Experiments tracking with ClearML

Allegro ClearML is a full system open source ML / DL experiment manager and ML-Ops solution. It is composed of a server, Python SDK and web UI. Allegro ClearML enables data scientists and data engineers to effortlessly track, manage, compare and collaborate on their experiments as well as easily manage their training workloads on remote machines.

Install ClearML

Install clearml by executing the following command:

pip install --upgrade clearml

Install requirements

pip install -r requirements.txt

We need to also install Nvidia/APEX and libraries for opencv. Important, please, check the content of experiments/setup_opencv.sh before running the script.

sh experiments/setup_apex.sh

sh experiments/setup_opencv.sh

Download ImageNet dataset

Since 10/2019, we need to register an account in order to download the dataset. To download the dataset, use the following form : http://www.image-net.org/download.php

Setup the environment variables

Setup the dataset path

To configure the path to already existing ImageNet dataset, please specify DATASET_PATH environment variable

export DATASET_PATH=/path/to/imagenet
# export DATASET_PATH=$PWD/input/imagenet

Run the experiment code

In ClearML, when you run the experiment code, clearml stores the experiment in clearml-server.

By default, clearml works with the demo ClearML Server (https://demoapp.trains.allegro.ai/dashboard), which is open to anyone (although once a week it is refreshing and deleting all data). You can also set up your own self-hosted ClearML Server.

After the experiment code runs once, you can reproduce the experiment using the ClearML Web-App (UI), which is part of clearml-server. You only need to run the code once to store it in clearml-server.

Setup

This setup is a specific for this code and is not required in general usage of ClearML. We setup an output path as a local storage:

export CLEARML_OUTPUT_PATH=/path/to/output/clearml
# e.g export CLEARML_OUTPUT_PATH=$PWD/output/clearml

This environment variable helps to choose ClearML as experiment tracking system among all others.

ClearML fileserver setup

The configuration to upload artifact must be done by modifying the clearml configuration file ~/clearml.conf generated by clearml-init.

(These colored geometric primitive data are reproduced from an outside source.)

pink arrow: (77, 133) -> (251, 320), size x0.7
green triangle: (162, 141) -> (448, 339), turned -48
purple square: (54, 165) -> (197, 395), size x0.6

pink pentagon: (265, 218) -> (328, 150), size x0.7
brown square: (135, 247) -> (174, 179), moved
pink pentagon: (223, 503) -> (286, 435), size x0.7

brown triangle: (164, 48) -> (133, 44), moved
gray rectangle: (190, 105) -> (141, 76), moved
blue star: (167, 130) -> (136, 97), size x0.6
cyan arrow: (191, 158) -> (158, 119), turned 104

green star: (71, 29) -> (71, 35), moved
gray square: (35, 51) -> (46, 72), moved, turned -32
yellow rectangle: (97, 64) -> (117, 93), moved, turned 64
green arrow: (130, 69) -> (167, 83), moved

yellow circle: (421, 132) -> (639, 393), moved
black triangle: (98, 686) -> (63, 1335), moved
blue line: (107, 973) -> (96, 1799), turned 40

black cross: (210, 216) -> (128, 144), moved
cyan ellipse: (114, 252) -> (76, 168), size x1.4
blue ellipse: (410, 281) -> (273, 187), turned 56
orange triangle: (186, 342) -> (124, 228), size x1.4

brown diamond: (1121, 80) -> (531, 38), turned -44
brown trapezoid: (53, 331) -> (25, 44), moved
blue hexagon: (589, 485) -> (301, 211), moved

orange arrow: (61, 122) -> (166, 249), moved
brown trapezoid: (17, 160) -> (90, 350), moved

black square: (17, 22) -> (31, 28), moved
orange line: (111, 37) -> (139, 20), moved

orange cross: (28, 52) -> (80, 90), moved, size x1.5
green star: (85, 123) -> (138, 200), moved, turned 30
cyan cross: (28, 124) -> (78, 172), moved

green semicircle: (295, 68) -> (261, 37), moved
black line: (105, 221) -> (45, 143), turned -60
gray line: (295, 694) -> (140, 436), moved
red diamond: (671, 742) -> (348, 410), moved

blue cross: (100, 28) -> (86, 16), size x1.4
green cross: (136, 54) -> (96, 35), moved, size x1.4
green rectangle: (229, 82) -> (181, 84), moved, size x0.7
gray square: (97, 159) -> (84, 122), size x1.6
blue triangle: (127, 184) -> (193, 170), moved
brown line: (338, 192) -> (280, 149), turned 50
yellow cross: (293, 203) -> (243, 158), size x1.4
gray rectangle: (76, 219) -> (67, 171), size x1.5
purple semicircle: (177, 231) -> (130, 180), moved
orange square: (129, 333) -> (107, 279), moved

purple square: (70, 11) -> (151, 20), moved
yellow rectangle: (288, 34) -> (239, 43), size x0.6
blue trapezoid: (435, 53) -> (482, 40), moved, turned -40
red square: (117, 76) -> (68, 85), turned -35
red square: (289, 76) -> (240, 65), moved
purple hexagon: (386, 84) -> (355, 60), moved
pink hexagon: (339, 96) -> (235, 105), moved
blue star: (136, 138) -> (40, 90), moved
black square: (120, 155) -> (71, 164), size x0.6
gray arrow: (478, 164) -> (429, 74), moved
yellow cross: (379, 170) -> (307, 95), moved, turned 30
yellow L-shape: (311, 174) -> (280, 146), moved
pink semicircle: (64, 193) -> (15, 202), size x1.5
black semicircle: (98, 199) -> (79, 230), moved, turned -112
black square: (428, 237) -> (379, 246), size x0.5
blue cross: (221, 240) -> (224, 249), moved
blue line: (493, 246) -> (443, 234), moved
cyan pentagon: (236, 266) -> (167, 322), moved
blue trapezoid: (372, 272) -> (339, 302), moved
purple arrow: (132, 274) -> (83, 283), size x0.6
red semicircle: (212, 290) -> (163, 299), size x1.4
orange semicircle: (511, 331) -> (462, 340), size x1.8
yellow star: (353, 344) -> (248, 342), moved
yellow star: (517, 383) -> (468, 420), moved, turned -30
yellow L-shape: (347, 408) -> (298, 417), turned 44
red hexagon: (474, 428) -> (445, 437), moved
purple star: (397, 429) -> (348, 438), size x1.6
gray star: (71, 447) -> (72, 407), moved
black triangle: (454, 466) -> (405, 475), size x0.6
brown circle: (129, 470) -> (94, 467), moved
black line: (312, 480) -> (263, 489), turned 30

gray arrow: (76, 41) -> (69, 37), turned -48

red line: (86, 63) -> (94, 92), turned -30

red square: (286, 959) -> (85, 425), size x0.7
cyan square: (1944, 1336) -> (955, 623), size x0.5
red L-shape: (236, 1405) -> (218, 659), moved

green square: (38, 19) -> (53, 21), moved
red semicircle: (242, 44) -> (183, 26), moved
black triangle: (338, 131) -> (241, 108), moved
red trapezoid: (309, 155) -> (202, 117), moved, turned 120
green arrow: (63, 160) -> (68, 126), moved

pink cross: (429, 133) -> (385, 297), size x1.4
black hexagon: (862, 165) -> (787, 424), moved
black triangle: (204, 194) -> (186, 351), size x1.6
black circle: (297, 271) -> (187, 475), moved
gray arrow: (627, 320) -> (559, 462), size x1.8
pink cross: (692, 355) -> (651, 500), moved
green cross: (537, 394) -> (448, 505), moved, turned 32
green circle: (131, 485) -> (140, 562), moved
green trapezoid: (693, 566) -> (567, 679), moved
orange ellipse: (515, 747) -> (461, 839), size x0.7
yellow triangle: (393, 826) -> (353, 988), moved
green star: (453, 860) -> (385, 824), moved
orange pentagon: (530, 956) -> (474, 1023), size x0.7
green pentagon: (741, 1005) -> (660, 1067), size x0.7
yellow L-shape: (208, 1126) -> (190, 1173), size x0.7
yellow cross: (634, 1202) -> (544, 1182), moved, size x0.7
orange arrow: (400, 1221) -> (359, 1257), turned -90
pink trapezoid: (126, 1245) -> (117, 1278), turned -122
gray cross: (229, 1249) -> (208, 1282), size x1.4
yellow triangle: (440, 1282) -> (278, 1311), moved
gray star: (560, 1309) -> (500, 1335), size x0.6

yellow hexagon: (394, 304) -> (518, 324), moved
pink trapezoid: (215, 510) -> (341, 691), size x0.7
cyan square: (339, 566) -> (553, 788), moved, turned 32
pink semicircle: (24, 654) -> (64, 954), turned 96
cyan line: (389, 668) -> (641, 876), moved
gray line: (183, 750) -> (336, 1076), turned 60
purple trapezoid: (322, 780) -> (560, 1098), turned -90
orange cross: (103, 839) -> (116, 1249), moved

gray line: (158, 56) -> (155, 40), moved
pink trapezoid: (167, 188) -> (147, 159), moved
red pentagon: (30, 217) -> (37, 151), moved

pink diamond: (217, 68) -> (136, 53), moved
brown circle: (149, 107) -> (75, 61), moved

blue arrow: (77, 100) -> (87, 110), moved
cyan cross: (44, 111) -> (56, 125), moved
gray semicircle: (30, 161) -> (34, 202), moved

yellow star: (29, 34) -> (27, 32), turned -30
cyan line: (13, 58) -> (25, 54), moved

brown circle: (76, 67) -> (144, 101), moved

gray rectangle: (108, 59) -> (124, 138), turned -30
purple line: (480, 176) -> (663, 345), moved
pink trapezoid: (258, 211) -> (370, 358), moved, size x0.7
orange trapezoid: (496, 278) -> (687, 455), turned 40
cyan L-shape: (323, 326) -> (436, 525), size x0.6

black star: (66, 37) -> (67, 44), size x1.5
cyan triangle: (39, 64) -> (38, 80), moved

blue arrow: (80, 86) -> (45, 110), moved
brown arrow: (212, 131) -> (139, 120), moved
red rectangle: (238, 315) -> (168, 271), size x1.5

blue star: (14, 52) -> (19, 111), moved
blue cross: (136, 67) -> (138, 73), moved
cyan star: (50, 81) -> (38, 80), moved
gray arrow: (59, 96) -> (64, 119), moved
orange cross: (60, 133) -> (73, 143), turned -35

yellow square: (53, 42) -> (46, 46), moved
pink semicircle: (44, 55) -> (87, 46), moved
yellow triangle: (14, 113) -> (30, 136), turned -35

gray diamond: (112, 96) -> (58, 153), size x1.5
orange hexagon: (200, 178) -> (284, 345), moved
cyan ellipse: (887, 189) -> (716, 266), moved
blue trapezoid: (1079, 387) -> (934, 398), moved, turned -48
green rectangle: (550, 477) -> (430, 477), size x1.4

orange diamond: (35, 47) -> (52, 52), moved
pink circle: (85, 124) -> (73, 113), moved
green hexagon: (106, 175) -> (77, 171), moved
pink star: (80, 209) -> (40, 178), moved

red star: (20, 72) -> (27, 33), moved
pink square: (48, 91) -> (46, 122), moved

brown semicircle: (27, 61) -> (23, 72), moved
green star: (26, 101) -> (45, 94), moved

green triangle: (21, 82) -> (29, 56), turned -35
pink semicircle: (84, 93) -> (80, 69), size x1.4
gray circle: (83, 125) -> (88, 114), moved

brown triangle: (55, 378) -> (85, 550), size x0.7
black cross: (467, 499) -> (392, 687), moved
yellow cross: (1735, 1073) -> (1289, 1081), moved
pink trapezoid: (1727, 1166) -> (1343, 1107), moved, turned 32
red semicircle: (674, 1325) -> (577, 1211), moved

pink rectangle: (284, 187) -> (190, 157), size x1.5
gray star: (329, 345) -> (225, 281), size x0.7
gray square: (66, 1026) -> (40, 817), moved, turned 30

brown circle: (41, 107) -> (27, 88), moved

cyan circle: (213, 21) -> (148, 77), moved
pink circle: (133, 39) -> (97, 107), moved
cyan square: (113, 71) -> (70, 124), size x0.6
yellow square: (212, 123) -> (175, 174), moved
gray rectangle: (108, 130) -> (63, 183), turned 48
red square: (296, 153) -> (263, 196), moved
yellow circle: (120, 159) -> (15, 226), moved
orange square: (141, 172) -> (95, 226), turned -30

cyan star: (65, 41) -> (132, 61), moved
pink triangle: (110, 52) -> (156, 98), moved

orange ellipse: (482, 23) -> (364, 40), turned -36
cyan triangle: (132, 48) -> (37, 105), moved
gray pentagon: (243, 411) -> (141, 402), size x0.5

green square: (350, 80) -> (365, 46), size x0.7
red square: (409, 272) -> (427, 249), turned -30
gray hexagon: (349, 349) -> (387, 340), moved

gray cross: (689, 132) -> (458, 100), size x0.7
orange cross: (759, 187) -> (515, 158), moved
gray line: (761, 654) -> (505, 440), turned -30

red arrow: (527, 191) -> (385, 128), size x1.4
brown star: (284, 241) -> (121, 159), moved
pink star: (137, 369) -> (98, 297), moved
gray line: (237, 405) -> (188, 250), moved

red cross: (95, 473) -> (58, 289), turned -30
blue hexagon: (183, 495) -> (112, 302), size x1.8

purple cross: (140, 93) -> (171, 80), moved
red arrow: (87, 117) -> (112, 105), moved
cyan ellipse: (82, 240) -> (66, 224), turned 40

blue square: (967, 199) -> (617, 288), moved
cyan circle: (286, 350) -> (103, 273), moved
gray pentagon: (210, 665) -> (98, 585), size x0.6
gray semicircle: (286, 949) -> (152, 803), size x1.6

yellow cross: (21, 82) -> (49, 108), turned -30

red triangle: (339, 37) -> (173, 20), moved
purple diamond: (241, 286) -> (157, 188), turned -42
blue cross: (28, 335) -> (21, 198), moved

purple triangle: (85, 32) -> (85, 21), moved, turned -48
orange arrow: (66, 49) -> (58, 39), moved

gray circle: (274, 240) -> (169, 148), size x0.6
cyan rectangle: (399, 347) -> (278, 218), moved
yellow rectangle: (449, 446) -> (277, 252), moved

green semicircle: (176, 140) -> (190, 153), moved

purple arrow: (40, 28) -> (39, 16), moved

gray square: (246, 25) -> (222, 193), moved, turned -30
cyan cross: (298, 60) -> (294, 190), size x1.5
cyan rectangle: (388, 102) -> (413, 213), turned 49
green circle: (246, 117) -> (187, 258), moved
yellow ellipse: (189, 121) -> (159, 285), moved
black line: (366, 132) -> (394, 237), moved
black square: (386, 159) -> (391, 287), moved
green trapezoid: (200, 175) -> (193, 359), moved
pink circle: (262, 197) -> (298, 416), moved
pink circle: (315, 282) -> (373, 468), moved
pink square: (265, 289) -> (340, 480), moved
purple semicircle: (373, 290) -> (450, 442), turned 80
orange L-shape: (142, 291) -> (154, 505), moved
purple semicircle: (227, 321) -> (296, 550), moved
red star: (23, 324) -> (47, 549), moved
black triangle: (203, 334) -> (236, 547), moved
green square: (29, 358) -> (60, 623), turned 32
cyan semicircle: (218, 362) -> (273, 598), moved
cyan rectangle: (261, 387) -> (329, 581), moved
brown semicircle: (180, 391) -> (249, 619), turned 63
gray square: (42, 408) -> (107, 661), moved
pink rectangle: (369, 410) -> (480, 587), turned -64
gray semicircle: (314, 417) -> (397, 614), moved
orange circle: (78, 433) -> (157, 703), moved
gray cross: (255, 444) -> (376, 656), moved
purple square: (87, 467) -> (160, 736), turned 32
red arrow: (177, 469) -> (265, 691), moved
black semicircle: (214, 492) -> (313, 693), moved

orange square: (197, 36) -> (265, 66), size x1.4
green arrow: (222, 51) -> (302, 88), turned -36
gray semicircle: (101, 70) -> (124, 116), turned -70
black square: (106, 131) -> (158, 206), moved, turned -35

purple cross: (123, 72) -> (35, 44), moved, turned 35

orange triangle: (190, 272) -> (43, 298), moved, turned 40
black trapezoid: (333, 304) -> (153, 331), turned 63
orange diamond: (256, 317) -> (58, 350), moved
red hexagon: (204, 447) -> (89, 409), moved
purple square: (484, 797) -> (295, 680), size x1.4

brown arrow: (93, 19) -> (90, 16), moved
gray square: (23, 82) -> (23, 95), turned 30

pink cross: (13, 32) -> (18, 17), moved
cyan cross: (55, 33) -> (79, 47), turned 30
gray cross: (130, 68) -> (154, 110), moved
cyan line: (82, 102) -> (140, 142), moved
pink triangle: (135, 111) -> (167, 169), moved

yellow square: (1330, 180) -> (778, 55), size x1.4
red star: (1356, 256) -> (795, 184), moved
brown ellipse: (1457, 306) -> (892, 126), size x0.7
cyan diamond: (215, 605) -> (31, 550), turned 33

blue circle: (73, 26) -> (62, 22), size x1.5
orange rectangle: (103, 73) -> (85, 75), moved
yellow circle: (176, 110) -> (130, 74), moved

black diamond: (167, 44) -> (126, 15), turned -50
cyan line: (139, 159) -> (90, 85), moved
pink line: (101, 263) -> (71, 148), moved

According to the documentation, the output_uri argument can be configured in sdk.development.default_output_uri to fileserver uri. If server is self-hosted, ClearML fileserver uri is http://localhost:8081.

For more details, see https://allegro.ai/docs/examples/reporting/artifacts/

Run the code

Training on single node and single GPU

Please, make sure to adapt training data loader batch size to your GPU type. By default, batch size is 64 per process.

Execute the following command:

export CLEARML_OUTPUT_PATH=/path/to/output/clearml
# e.g export CLEARML_OUTPUT_PATH=$PWD/output/clearml
export PYTHONPATH=$PWD/code:$PYTHONPATH

py_config_runner ./code/scripts/training.py ./configs/train/baseline_resnet50.py

Training on single node and multiple GPUs

Please, make sure to adapt training data loader batch size to your GPU type. By default, batch size is 64 per process.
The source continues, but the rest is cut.